Atmo hoch, unter Titel kreuzblenden mit 2. Atmo: Glocken
Titelsprecherin:
Protestanten am Polarkreis - Bei den Inuit in Grönland
Eine Sendung von Ingrid Norbu
2. Atmo: Glocken läuten
Autorin
Ein junger Inuit-Pfarrer steht vor der Tür der Erlöser-Kirche und begrüßt jeden mit
Handschlag. Zur Evangelisch - Lutherischen Volkskirche gehören nahezu alle
Grönländer. In den Gottesdienst finden meist nur wenige. Es sei denn, ein Familienfest
steht an - oder ein Geistlicher wendet sich ihren Problemen zu. Ob die Grönländer das
frömmste Volk der Welt sind, wie es oft heißt, daran hat Kirchenbesucher Aqqaluq
Lynge seine Zweifel.
1. O-Ton: Aqqaluq (I am also member of the Greenlandic church ...)
Sprecher 1
Ich bin Mitglied der Grönländischen Kirche, aber niemand zwingt mich in den
Gottesdienst. Allerdings möchte ich, dass meine Familienmitglieder auch alle kirchlich
beerdigt werden. Wir singen dann unsere Lieder und trauern zusammen. Und auch
unsere Kinder sollen hier getauft werden. Danach nutzen wir die Gelegenheit, ein
richtig großes Fest zu feiern. Ich glaube nicht, dass sich bei den meisten alles um Gott
dreht, aber es ist unsere Kirche. Sie ist Teil unseres täglichen Lebens, ohne dass wir
3
ständig zu allem Amen sagen. Wichtig ist die Kultur, die unsere Lutherische Kirche
umgibt. (... that is surrounding our Lutheran church here.)

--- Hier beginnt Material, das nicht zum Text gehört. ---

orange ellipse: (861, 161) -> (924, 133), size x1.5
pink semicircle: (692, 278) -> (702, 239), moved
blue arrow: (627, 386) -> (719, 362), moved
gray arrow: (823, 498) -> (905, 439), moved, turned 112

3. Atmo: Gottesdienst beginnt mit Orgel, Gesang
Autorin
Die Kirche ganz aus Holz wird von flackernden Kerzen erleuchtet. Sie wurde 1849
geweiht und ist heute die Domkirche der etwa 57 000 Grönländer. Davon leben rund
17.300 in der Hauptstadt Nuuk, alle anderen wohnen oft Hunderte Kilometer
entfernt.
3. Atmo geht über in 4. Atmo: am Fjord
Autorin
Auf einem Felsen neben dem Gotteshaus steht die riesige Skulptur des dänischnorwegischen Missionars Hans Egede, der 1728 diese dänische Kolonie gründete. Er
nannte sie "Godthoob", Gute Hoffnung. Sein steinernes Ebenbild trägt Halskrause und
einen Hirtenstab in der rechten Hand. Mit der linken presst er eine Bibel an die Brust.

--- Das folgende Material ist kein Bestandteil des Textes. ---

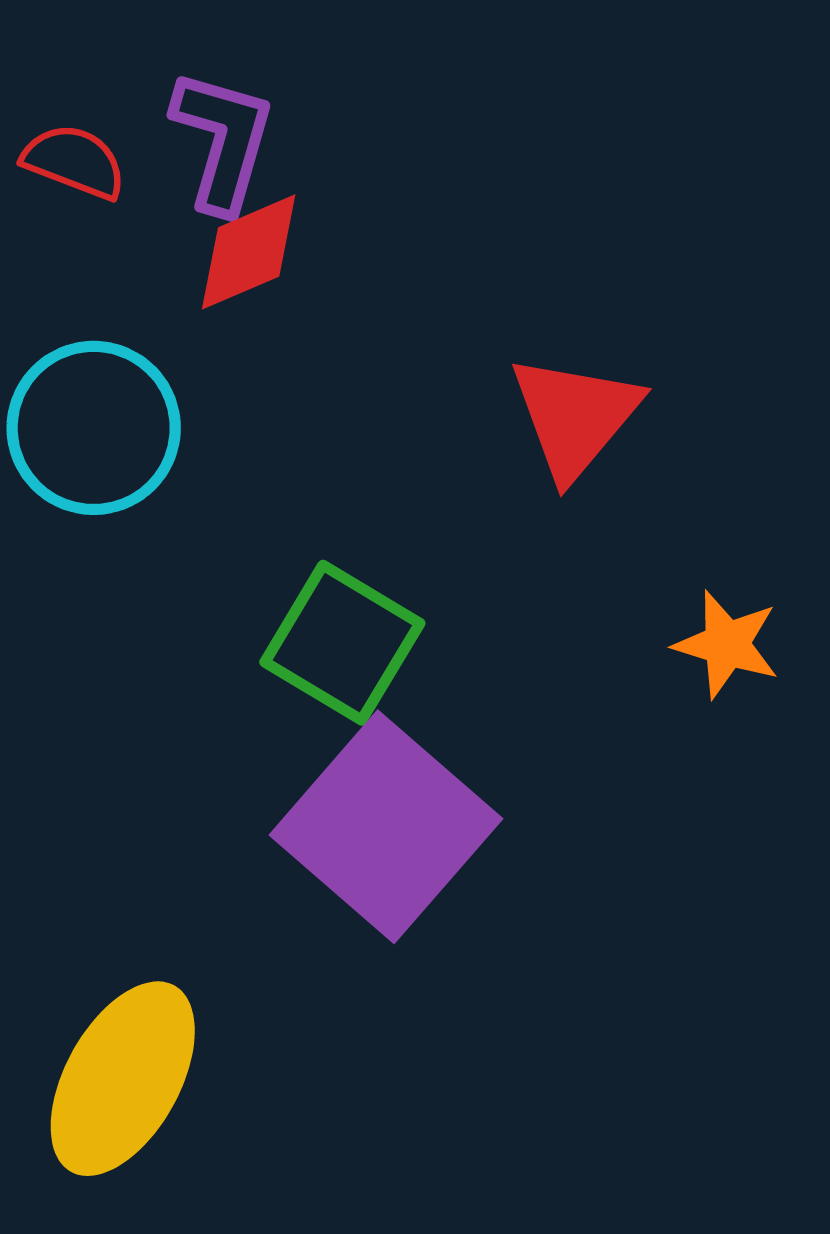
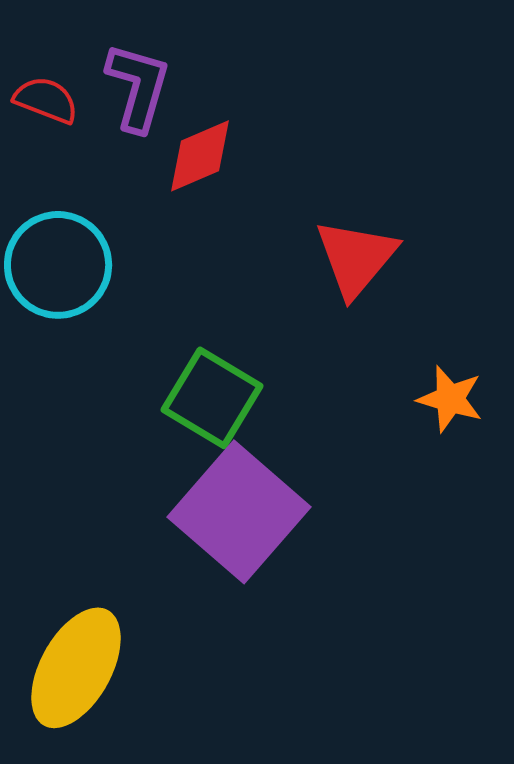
red diamond: (249, 252) -> (200, 156), moved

Bis zu seiner Ankunft waren die Inuit Animisten – sie glaubten an die Beseeltheit der
Natur. Der evangelische Pfarrer war mit seiner Familie nach Grönland gekommen, um
sie davon abzubringen und zum Christentum zu bekehren. Sehr einfühlsam ging er
dabei nicht vor. Besonders seine Methoden, den Schamanen Grönlands, ob Mann oder
Frau, die alten Rituale auszutreiben, waren harsch.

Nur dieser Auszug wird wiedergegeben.